Despite the shortage of opportunities for full-length plays, there are plenty of places to get short plays on stage. I've been extremely fortunate in my time in Boston to have had a lot of short plays produced. I've been in the Boston Theatre Marathon seven times, which has given me the opportunity to work with a bunch of companies, all in a pretty low-risk environment. (Thanks, Kate!) Since I've been in Boston, I've worked with at least 18 New England theatre companies. They are:
Actors Refuge Repertory Theatre
Another Country Productions
Boston Playwrights Theatre
Cotuit Center for the Arts (Cape Cod)
Fort Point Theatre Channel
Hit and Run Theatre (Salem)
Huntington Theatre Company
Independent Drama Society
Mill 6 Theatre Collaborative
Out of the Blue
Rough and Tumble
South City Theatre
Underground Railway Theatre
Wellesley Summer Theatre
Yellow Taxi (New Hampshire)
and I've had a blast.
Some companies I've worked with multiple times, too, which has been great. For me, and probably for many other playwrights, it's my dream to work with one company and one or two directors, on a long-term basis, so we really get to know each other and can drive the quality of the work to a whole new level.
I think there's lot of room for Boston to grow, in terms of it being a good place for playwrights. As a board member of StageSource, I'm trying to encourage that to happen. I think Rhombus is a tool that helps nudge things in the right direction.
The proper response for any playwright who complains about not getting enough productions is to start a theatre company, but I've already done that in other cities (New York and Denver),and I don't have the time, energy, or money at the moment. (Not that I'm still not tempted sometimes.) Whining is not particularly useful as a strategy (despite the frequency with which it's employed).

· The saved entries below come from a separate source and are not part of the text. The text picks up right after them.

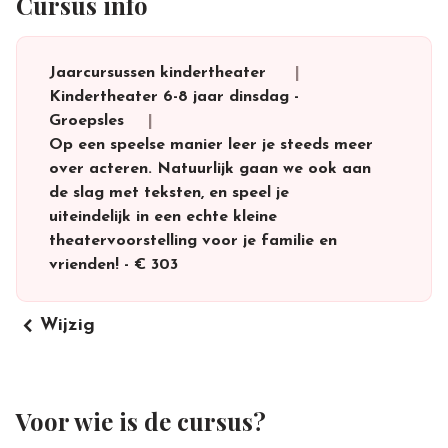
Cursus info
Jaarcursussen kindertheater
Kindertheater 6-8 jaar dinsdag
-
Groepsles
Op een speelse manier leer je steeds meer
over acteren. Natuurlijk gaan we ook aan
de slag met teksten, en speel je
uiteindelijk in een echte kleine
theatervoorstelling voor je familie en
vrienden!
-
€ 303
keyboard_arrow_left
Wijzig
Voor wie is de cursus?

I feel like after ten years, I've become a part of the Boston theatre community--I know scores and scores of actors and directors and producers and designers and writers, so the years feel well spent. I hope the next ten years brings lots more local productions, and that I do ultimately find a long-term theatrical home, where I get a chance to play with my friends, on my full-length plays, with ample chances to both succeed and fail. I'm starting to form some promising relationships with a few directors, and theatres, that could end up being just what I need to improve more as a writer and reach broader audiences. We'll see.